Dawn of galaxies now in focus
Astronomers have finally found one of the most sought-after objects in the universe - a small aggregate of hot gas and young stars that could be one of the building blocks of the very first galaxies.
The object was detected because a large mass stood directly in the path of observation. Instead of blocking the light from the object, it focused it, thanks to an effect known as gravitational lensing.
"When we realized what we had found, we literally jumped up and down," says Jean-Paul Kneib at the Observatoire Midi-Pyrenees in France - a member of the discovery team.
Cosmologists believe that after the universe emerged in the big bang - an explosion of primordial energy - matter and radiation were sorting themselves out for several hundred million years. Then the matter began to form stars that clumped into small groups, such as the one just discovered. Eventually, these building blocks formed full galaxies such as our Milky Way.
"To really understand what's going on in the early universe, we need to learn about the typical, commonplace building blocks, which hold important clues to the later assembly of normal galaxies," says Mike Santos, another team member, of the California Institute of Technology (Caltech) in Pasadena. "Our study represents a beginning to that understanding."
The proto-galaxy is so small, dim, and distant that no telescope on Earth today could detect it. Fortunately, the massive Abell 2218 cluster of galaxies lies in the direct line of sight. Einstein's general relativity theory predicts that material mass can warp space in such a way that light passing by is focused into multiple images - the gravitational lens effect. In this case, Abell 2218 bent surrounding space to form a pair of images of the distant object. Because the lensing concentrates so much light, these images are at least 30 times brighter than the unmagnified object would appear to be.

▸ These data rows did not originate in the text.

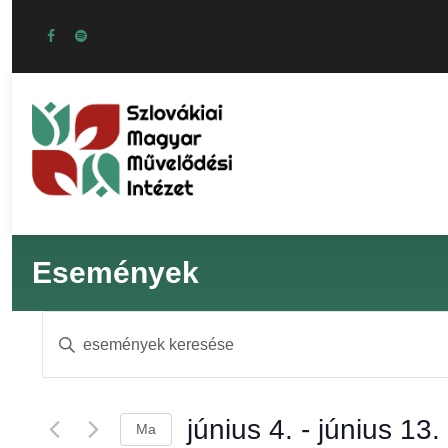
Események
E
Í
r
s
j
a
június 4.
 - 
június 13.
Ma
b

"Without the benefit of the powerful cosmic lens, the intriguing source would not even have been detected in the Hubble Deep Fields historic deep [space] exposures taken in 1995 and 1998," says Caltech Professor Richard Ellis, the lead author of a paper that will describe this research in a forthcoming issue of the Astrophysical Journal Letters.
Recording the Deep Fields images was a high priority project for the Hubble Space Telescope, examining small sections of sky to record the farthest and faintest objects it could see. Many lie near the edge of the universe. Because their light has taken many billions of years to reach us, they give us insight into the nature of the universe when it was very young.

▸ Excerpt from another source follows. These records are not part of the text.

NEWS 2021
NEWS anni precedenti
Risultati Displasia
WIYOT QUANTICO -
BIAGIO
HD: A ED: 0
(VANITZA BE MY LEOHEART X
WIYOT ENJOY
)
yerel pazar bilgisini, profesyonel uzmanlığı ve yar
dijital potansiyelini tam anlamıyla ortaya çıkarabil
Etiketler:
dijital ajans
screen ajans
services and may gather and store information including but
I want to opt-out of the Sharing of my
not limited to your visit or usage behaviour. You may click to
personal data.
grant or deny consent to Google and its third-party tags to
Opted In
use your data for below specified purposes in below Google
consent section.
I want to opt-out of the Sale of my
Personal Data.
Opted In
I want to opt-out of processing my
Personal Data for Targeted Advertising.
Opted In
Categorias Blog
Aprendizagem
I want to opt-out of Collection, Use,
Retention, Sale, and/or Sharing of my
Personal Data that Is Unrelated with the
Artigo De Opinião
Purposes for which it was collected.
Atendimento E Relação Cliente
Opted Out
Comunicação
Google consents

Drs. Ellis and Kneib, Mr. Santos, and the rest of their European-American team are using the Hubble pictures to systematically search for distant star-forming galaxies that gravitational lenses may make visible. The team also has used the 10-meter (32.8-foot) Keck telescope in Hawaii to confirm that they have found one of the building blocks of such young galaxies.
The new-found object is about 500 light-years across, with a mass of only about a million times the mass of our Sun. That's tiny compared with the 100,000-light-year Milky Way galaxy, with its billions of stars.

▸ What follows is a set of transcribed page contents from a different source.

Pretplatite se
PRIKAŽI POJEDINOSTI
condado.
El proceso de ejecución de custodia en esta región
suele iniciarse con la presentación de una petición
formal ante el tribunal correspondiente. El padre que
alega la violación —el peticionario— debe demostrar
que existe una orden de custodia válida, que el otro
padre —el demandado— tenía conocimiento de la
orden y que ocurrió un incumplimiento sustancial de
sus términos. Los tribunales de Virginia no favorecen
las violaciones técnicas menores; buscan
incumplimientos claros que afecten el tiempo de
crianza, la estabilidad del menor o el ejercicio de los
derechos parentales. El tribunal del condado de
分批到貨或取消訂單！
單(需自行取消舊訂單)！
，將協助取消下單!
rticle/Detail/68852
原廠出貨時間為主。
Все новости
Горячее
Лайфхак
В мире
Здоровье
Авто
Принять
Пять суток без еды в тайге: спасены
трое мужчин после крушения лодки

Using a typical estimate of 14 billion years since the big bang, the team estimates the newly observed object is 13.4 billion years old. Since it has taken that long for its light to reach us, the object is 13.4 billion light-years away. The Abell 2218 galaxies, in contrast, are only 2 billion light-years distant. Discovery team member Konrad Kuijken at the Kapteyn Institute in the Netherlands explains that, with such a small, low-mass object, "we may finally be witnessing the circumstances in which [the] first generation of stars was born."
Astronomers now look forward to a new generation of space telescopes that can study such objects directly. The European Space Agency (ESA) is working with NASA and the Canadian Space Agency to design and build the Next Generation Space Telescope (NGST) as a successor to the Hubble orbiting observatory. ESA also is planning its own Herschel Space Observatory.
Peter Jakobsen, ESA project scientist for the NGST, points out that, while a gravitational lens is a powerful aid in studying objects that happen to lie behind it, it's "a bit hard to point [it] in other directions."